How do we measure the crystal momenta and the corresponding energies?

Determination of crystal momentum and the corresponding energy seems to be essential for drawing the band structure. What is the principle that is used to measure the crystal momentum and the corresponding energy? Do these experimental values of the crystal momentum lie anywhere between $$-\infty$$ and $$\infty$$, and then folded back into the first Brillouin zone (using the fact that it can be defined modulo a reciprocal lattice vector)?

Please support your answer with mathematical equations, and keep the discussion as simple as possible by adhering to one dimension only, if possible.

Part of the point of crystal momentum is that is hard to measure all the different forces acting on the electron in the crystal. It would be nice to simplify the effects of the crystal into something like a billiard ball model where F=ma or its equivalents and treat the electron as a particle in the crystal.
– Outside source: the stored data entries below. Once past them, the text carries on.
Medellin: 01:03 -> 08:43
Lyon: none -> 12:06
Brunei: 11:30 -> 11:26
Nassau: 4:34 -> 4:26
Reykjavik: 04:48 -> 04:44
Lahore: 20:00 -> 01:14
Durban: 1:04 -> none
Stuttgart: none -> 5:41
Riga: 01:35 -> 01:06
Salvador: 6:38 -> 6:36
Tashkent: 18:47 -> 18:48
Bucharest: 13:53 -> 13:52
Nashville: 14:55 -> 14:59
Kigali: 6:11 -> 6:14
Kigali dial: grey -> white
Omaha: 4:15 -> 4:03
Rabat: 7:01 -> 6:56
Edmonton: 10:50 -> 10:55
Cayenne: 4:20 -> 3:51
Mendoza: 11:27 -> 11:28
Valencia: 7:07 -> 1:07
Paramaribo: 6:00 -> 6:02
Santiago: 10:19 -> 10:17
So thinking of the electron wave-packet having a crystal momentum $$\hbar k$$ and the electrons having an 'effective mass' helps do that. Essentially we are wrapping all the dirty complicated stuff into the momentum and saying we have an effective particle like a plane waves with a crystal momentum, and are just treating it as a particle. Then we can think of things as an electron gas, or particles as having properties like mobility, and measure the response to applied electric or magnetic field in ways that can be consistent with our macroscopic measurements. Of course the system is quantum mechanical and electrons follow Femi-Dirac statistics and that has to be considered.

When we consider the crystal that the electron as a wave can travel through, the periodic nature of the potential implies that the solution needs to be periodic, (Bloch's theorem). If we send the electron waves in different directions we have different solutions. However in practice, the momentum space we can explore in experiments, and the number of allowed states that are filled in a band are somewhat limited. This is convenient since it often allows us to assume all the action is happening near the minimum of a conduction band or near the maximum of a valence band. But from a theoretical point of view we can solve the crystal for a wide range of energies and for a wide range of momentum, even if it is hard for an electron to fill a state in experiment.
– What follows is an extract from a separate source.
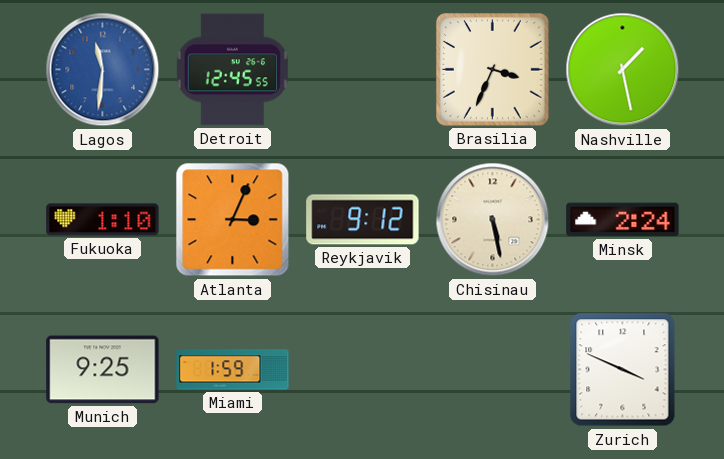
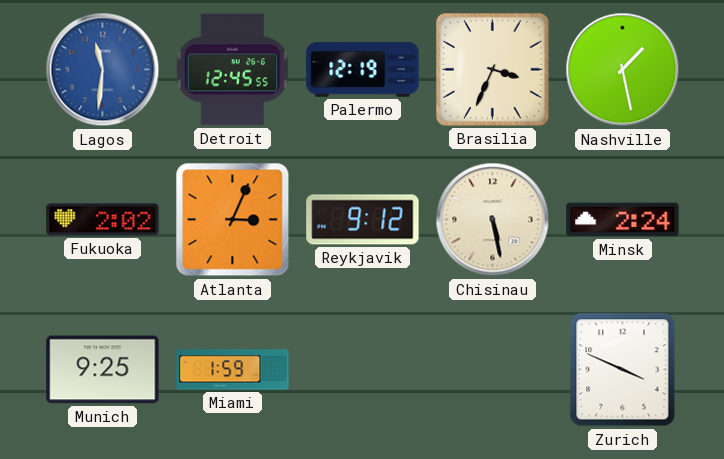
Palermo: none -> 12:19
Fukuoka: 1:10 -> 2:02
The point about calculation of the band-structure is somewhat important. It is a known problem that depending on the technique that while the dispersion E(k) can be calculated, where along the energy axis the curves should be placed can be a problem. So experimental data is used to help lock down the band structure so it corresponds to reality. Similarly, some things like the ordering of the valence bands and their properties can be hard to figure out, so experimental measurements including those as a function of temperature are useful for seeing how good the band structure model is. The free electron band structure model, being different than a tight binding model, being different than something that includes spin orbit coupling, or more sophisticated density functional models etc.
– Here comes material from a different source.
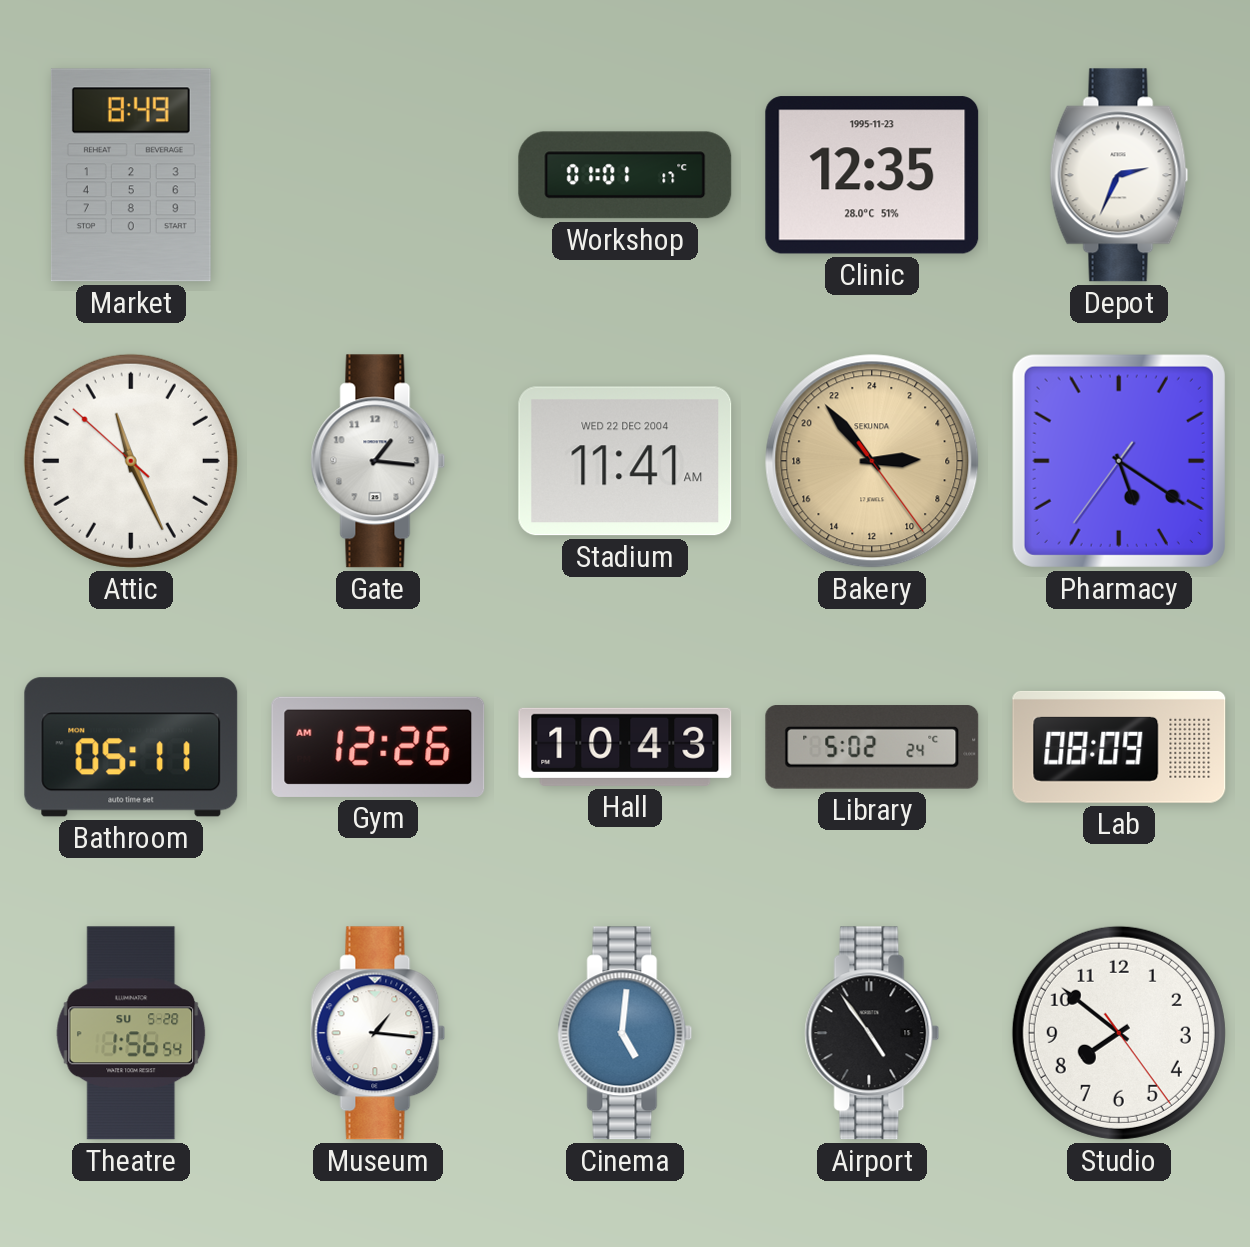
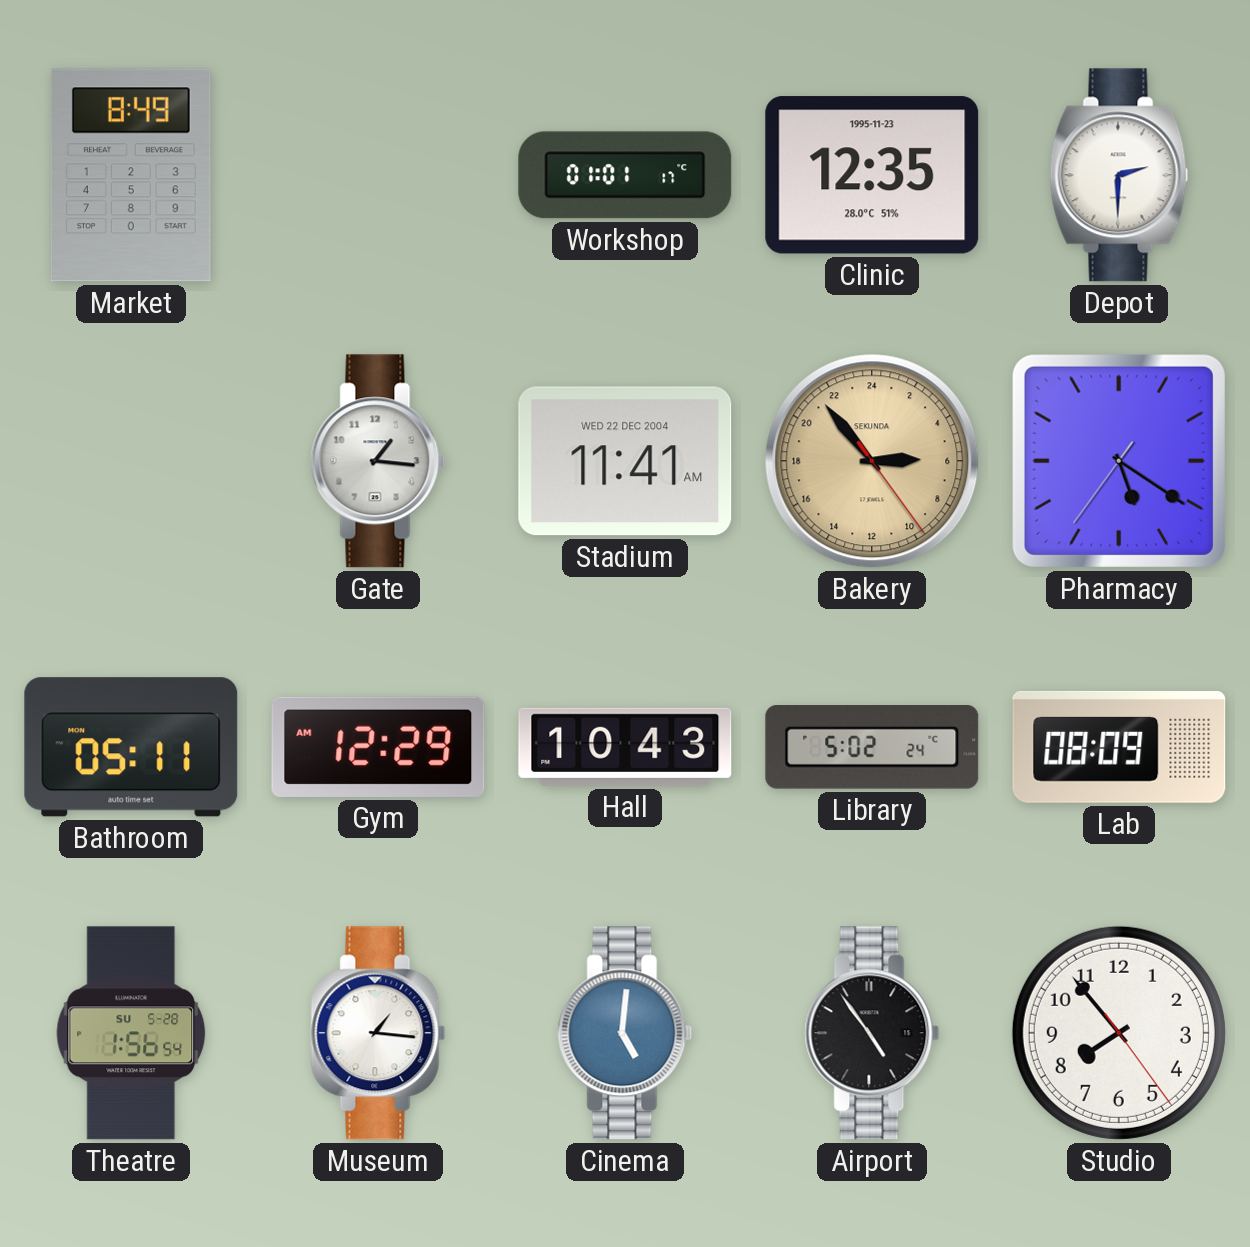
Depot: 2:34 -> 2:30
Attic: 11:25 -> none
Gym: 12:26 -> 12:29
Studio: 7:51 -> 7:53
For example: Photoluminescence can give the energy of band edge one way, but a transmission measurement may give the absorption edge corresponding to the band gap a different way. Hall mobility as a function of temperature, device mobility, or conductivity measurements (thermal or electric) all give information that could inform the nature of the band structure. Again usually around local minimums. Cyclotron resonance for example can map out the fermi-levels and map out the fermi-surfaces as a function of frequency helping to understand the band structure of metals. Similarly different techniques to find where defect states are located are mostly energy dependent measurements rather than measuring momentum in the crystal.

One exception is angle resolved photo-emission spectroscopy. There using a tunable light source changing the energy, and angle you can have a probe of the surface up to a certain depth and fill different states. Then measuring energy of the emitted electron and the direction to get its momentum (in the vacuum where is free of the influences of the surrounding crystal) where you can map out both energy and momentum as a function of angle. If this is plotted with E on the vertical axis and k (momentum) on the horizontal axis this corresponds to the band structure.

Currently there is a lot of interest in topological materials and APERS is pretty useful experimentally seeing how the calculated band structure matches real material properties.

You can also have other band structure like photonic materials, plasmonic or metamaterials and probe them as function of energy, by changing the frequency of the light or electromagentic wave, and by changing the angle change the momentum. Doing this you can also try to map out the dispersion curve of E(k) corresponding to the 'band structure'.